**What to do**
Below are records; give the number of their lines that contain "List", and only that number.

(Information Opens)

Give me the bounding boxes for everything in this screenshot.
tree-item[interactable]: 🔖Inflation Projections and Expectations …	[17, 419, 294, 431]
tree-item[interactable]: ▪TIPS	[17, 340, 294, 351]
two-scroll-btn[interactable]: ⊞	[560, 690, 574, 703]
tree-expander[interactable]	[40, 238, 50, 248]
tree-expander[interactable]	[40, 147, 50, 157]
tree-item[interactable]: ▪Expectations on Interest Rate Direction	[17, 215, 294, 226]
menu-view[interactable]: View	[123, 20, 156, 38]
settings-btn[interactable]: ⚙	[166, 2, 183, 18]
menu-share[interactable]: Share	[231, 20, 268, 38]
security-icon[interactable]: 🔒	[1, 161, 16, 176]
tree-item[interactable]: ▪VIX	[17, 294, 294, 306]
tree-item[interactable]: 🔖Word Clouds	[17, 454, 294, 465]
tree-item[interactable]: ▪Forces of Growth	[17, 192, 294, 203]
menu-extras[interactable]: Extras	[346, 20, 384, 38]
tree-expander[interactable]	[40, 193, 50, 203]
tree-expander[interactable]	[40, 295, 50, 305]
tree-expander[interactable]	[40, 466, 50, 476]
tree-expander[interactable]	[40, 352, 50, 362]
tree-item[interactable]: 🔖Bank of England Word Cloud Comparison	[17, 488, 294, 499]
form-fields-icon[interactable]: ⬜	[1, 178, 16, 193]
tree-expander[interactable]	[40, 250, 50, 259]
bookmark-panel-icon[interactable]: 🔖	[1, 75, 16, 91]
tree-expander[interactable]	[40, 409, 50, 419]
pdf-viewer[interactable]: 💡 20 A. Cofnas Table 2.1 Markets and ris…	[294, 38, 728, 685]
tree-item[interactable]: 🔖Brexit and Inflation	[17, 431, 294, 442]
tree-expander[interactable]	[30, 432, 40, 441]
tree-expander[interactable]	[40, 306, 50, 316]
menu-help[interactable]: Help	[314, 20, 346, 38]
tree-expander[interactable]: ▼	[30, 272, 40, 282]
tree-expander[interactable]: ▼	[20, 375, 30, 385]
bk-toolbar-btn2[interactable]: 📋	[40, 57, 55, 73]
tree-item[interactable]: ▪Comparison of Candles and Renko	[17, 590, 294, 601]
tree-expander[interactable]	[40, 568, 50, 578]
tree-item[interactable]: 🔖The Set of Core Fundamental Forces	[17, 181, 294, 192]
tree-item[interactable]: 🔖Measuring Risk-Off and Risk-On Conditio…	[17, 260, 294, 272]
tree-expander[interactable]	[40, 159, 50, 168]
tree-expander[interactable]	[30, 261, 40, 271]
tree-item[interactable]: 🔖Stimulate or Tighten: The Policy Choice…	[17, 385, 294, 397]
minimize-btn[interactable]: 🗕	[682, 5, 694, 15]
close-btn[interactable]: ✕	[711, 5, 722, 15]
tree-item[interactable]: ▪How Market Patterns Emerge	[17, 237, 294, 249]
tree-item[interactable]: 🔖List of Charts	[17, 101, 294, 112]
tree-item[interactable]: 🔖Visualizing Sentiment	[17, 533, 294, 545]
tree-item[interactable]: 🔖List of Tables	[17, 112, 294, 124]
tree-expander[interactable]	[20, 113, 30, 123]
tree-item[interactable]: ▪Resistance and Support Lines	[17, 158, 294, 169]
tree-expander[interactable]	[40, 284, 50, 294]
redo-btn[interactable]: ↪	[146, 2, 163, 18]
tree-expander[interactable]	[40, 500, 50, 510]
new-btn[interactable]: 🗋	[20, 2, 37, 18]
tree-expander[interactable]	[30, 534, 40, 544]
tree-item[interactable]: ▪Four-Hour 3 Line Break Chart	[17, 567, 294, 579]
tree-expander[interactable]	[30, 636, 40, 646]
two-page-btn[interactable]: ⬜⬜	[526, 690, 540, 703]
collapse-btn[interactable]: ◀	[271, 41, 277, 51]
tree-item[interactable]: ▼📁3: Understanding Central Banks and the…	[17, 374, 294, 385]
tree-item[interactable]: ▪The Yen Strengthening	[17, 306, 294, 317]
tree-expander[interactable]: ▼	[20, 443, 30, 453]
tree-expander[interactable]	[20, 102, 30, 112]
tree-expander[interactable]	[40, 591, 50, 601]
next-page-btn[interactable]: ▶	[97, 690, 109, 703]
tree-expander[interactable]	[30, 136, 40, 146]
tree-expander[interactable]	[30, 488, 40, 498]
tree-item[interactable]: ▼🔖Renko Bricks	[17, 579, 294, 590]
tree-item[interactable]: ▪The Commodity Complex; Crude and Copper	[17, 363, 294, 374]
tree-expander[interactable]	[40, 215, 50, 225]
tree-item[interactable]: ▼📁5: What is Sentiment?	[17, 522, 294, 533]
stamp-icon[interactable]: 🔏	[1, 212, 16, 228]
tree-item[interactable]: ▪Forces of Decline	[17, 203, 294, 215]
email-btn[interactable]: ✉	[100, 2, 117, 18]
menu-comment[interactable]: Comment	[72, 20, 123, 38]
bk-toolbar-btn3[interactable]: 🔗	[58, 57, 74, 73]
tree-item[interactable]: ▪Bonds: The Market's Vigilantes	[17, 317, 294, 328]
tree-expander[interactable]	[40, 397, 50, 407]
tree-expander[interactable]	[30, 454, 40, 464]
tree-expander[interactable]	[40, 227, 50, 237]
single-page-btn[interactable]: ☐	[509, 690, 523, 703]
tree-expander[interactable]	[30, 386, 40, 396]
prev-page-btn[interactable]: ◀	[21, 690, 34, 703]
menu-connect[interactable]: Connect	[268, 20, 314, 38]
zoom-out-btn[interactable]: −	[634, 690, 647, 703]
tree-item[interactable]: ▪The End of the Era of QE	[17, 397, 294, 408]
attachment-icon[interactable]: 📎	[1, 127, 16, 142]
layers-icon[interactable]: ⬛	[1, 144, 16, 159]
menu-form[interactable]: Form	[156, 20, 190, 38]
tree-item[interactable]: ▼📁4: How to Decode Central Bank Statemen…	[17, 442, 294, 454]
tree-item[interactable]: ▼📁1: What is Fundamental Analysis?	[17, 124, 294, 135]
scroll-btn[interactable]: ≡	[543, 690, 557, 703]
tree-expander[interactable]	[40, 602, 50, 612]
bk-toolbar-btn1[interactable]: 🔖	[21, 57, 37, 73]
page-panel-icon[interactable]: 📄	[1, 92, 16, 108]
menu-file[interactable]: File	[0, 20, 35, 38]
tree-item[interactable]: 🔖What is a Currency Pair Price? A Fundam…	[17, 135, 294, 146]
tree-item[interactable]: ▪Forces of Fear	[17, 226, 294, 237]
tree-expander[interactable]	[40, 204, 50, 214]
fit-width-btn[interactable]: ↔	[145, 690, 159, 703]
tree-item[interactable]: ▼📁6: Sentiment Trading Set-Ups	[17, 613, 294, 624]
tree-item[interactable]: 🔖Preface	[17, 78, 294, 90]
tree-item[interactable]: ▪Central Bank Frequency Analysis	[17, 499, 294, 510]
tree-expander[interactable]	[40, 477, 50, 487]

(Information Closes)

**Answer to this task**
2